For instance, Sales candidates are asked to prepare a marketing or action plan that they would execute, should they get the role, within their first 30/60/90 days on the job. I have also had a Public Relations candidate asked to prepare a launch plan for an opening property.
I have two views on this practice. For a sales candidate, demonstrating their understanding of the brand, market targets, goals of the organization and culture through preparing an sales action plan, is a great way to assess the candidate. Assuming the candidate has had a thorough interview process, with several property stakeholders, the presentation shows that the candidate listens, comprehends and is strategic. It also demonstrates that the candidate has good presentation skills, essential to their sales process.
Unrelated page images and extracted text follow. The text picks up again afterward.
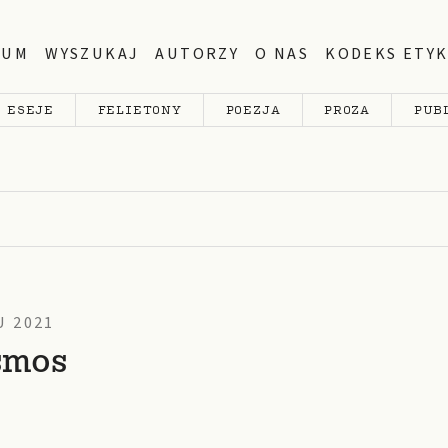
WUM
WYSZUKAJ
AUTORZY
O NAS
KODEKS ETYK
ESEJE
FELIETONY
POEZJA
PROZA
PUB
 2021
smos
Conversely, I recently had a Public Relations candidate (one of several candidates in final interviews and all asked for the same plan), asked to submit a six month PR launch plan for the new property. My candidate, I felt, had a credible concern that she was giving away her “creative value”, by putting her ideas and resources on paper for the client. This put the candidate in a difficult position. While she wanted to be competitive and put her best ideas forward, she didn’t want to give away all her resources for a position that she may not be successful in achieving. Potentially her ideas and plan could be used by the property as part of their pre-opening plan by the successful candidate. Clearly, I recommended she present her best work, but I understood her concern. My preference would be for the client to ask for successful plans that the candidate had executed in prior roles.
While asking candidates to present a plan as part of the final interview process, I think the key is to be realistic about expectations, make sure the process is not be too arduous, or that the content be construed as the candidate giving away their value.